TRY IT >> Your task is to copy each line of the listing that contains the word "Sách".

★ ★ ★ ★ ★ ★ ★

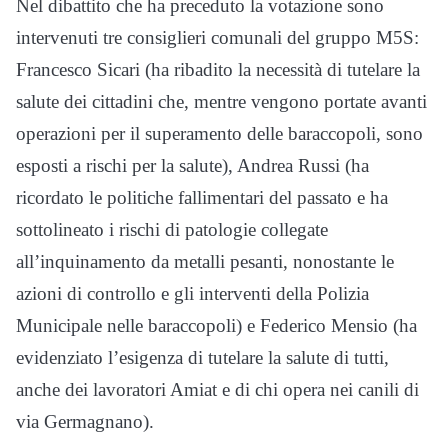
Nel dibattito che ha preceduto la votazione sono
intervenuti tre consiglieri comunali del gruppo M5S:
Francesco Sicari (ha ribadito la necessità di tutelare la
salute dei cittadini che, mentre vengono portate avanti
operazioni per il superamento delle baraccopoli, sono
esposti a rischi per la salute), Andrea Russi (ha
ricordato le politiche fallimentari del passato e ha
sottolineato i rischi di patologie collegate
all’inquinamento da metalli pesanti, nonostante le
azioni di controllo e gli interventi della Polizia
Municipale nelle baraccopoli) e Federico Mensio (ha
evidenziato l’esigenza di tutelare la salute di tutti,
anche dei lavoratori Amiat e di chi opera nei canili di
via Germagnano).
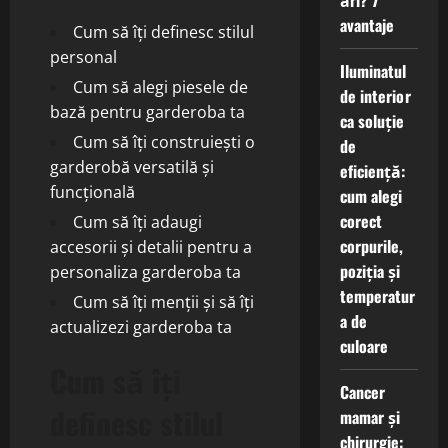
ări? 7
avantaje
Cum să îți definesc stilul
personal
Iluminatul
Cum să alegi piesele de
de interior
bază pentru garderoba ta
ca soluție
Cum să îți construiești o
de
garderobă versatilă și
eficiență:
funcțională
cum alegi
corect
Cum să îți adaugi
corpurile,
accesorii și detalii pentru a
poziția și
personaliza garderoba ta
temperatur
Cum să îți menții și să îți
a de
actualizezi garderoba ta
culoare
Cum să îți
Cancer
definesc stilul
mamar și
chirurgie:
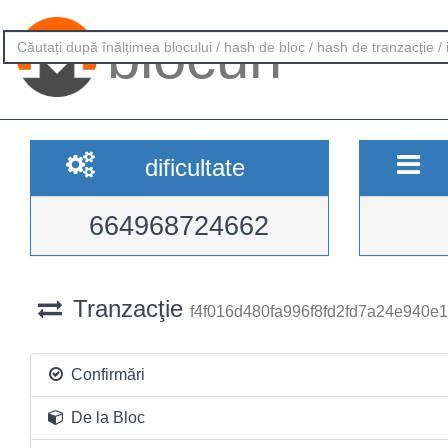
blocuri
dificultate
664968724662
Tranzacţie
f4f016d480fa996f8fd2fd7a24e940
Confirmări
De la Bloc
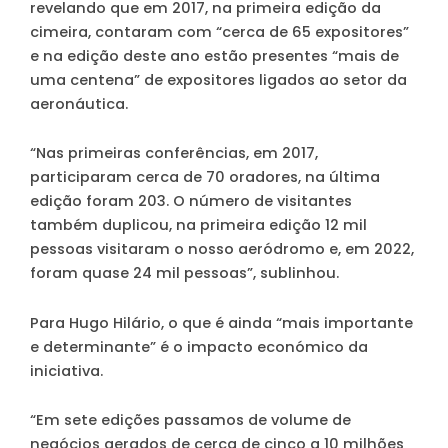
revelando que em 2017, na primeira edição da
cimeira, contaram com “cerca de 65 expositores”
e na edição deste ano estão presentes “mais de
uma centena” de expositores ligados ao setor da
aeronáutica.
“Nas primeiras conferências, em 2017,
participaram cerca de 70 oradores, na última
edição foram 203. O número de visitantes
também duplicou, na primeira edição 12 mil
pessoas visitaram o nosso aeródromo e, em 2022,
foram quase 24 mil pessoas”, sublinhou.
Para Hugo Hilário, o que é ainda “mais importante
e determinante” é o impacto económico da
iniciativa.
“Em sete edições passamos de volume de
negócios gerados de cerca de cinco a 10 milhões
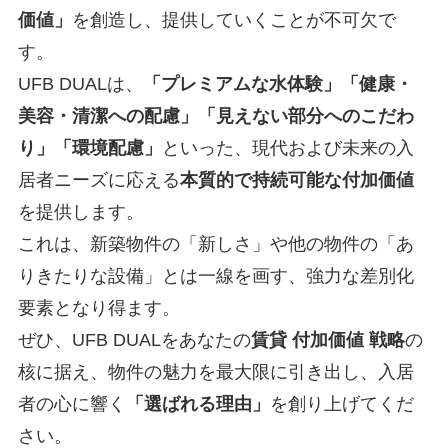
価値」
を創造し、提供していくことが不可欠で
す。
UFB DUALは、
「プレミアムな水体験」「健康・
美容・清潔への配慮」「見えない部分へのこだわ
り」「環境配慮」
といった、現代および未来の入
居者ニーズに応える
本質的で持続可能な付加価値
を提供します。
これは、新築物件の「新しさ」や他の物件の「あ
りきたりな設備」とは一線を画す、強力な差別化
要素となり得ます。
ぜひ、UFB DUALをあなたの
賃貸 付加価値 戦略
の
核に据え、物件の魅力を最大限に引き出し、入居
者の心に響く
「選ばれる理由」
を創り上げてくだ
さい。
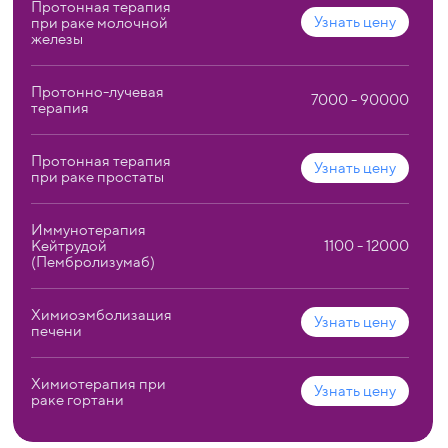
Протонная терапия
Узнать цену
при раке молочной
железы
Протонно-лучевая
7000 - 90000
терапия
Протонная терапия
Узнать цену
при раке простаты
Иммунотерапия
Кейтрудой
1100 - 12000
(Пембролизумаб)
Химиоэмболизация
Узнать цену
печени
Химиотерапия при
Узнать цену
раке гортани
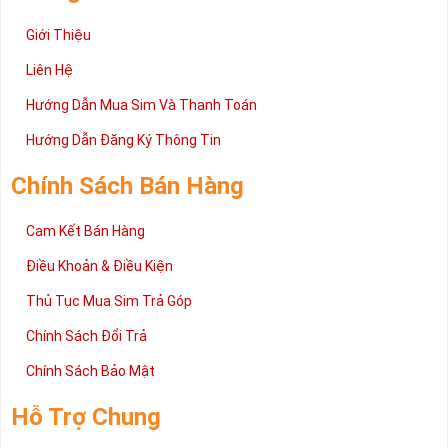
Giới Thiệu
Liên Hệ
Hướng Dẫn Mua Sim Và Thanh Toán
Hướng Dẫn Đăng Ký Thông Tin
Chính Sách Bán Hàng
Cam Kết Bán Hàng
Điều Khoản & Điều Kiện
Thủ Tục Mua Sim Trả Góp
Chính Sách Đổi Trả
Chính Sách Bảo Mật
Hỗ Trợ Chung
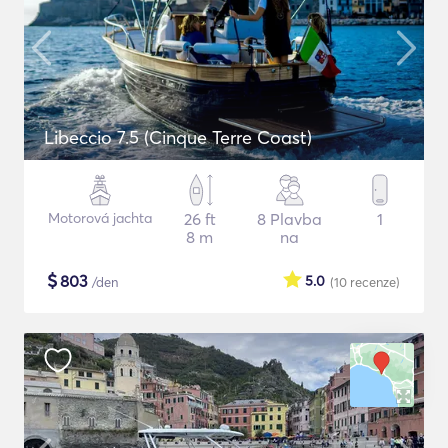
Libeccio 7.5 (Cinque Terre Coast)
Motorová jachta
26 ft
8 Plavba
1
8 m
na
$
803
5.0
/den
(10
recenze
)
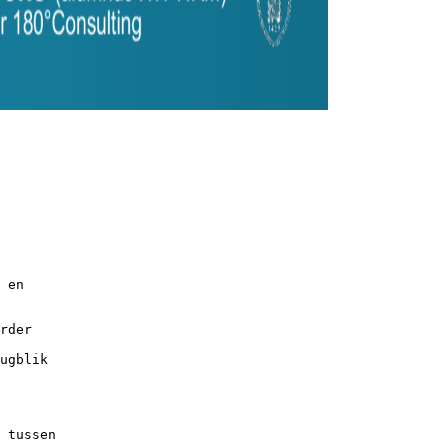
 en
rder
ugblik
 tussen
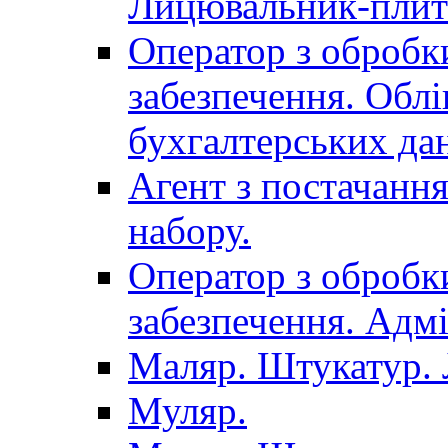
Лицювальник-плит
Оператор з обробк
забезпечення. Облі
бухгалтерських да
Агент з постачанн
набору.
Оператор з обробк
забезпечення. Адмі
Маляр. Штукатур.
Муляр.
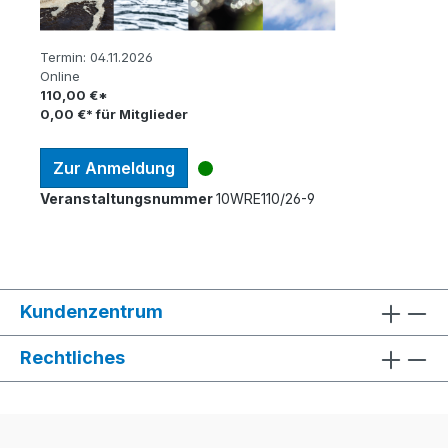
Termin:
04.11.2026
Online
110,00 €*
0,00 €* für Mitglieder
Zur Anmeldung
Veranstaltungsnummer
10WRE110/26-9
Kundenzentrum
Rechtliches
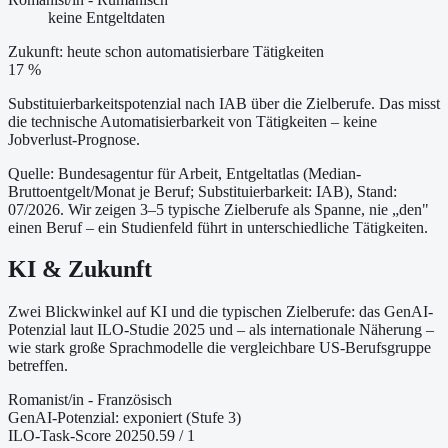
keine Entgeltdaten
Zukunft: heute schon automatisierbare Tätigkeiten
17 %
Substituierbarkeitspotenzial nach IAB über die Zielberufe. Das misst
die technische Automatisierbarkeit von Tätigkeiten – keine
Jobverlust-Prognose.
Quelle: Bundesagentur für Arbeit, Entgeltatlas (Median-
Bruttoentgelt/Monat je Beruf
; Substituierbarkeit: IAB
)
, Stand:
07/2026
. Wir zeigen 3–5 typische Zielberufe als Spanne, nie „den"
einen Beruf – ein Studienfeld führt in unterschiedliche Tätigkeiten.
KI & Zukunft
Zwei Blickwinkel auf KI und die typischen Zielberufe: das GenAI-
Potenzial laut ILO-Studie 2025 und – als internationale Näherung –
wie stark große Sprachmodelle die vergleichbare US-Berufsgruppe
betreffen.
Romanist/in - Französisch
GenAI-Potenzial:
exponiert (Stufe 3)
ILO-Task-Score 2025
0.59
/ 1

★ ★ ★ ★ ★ ★ ★

TASK ANSWER >>
Chính Sách Bán Hàng
Chính Sách Đổi Trả
Chính Sách Bảo Mật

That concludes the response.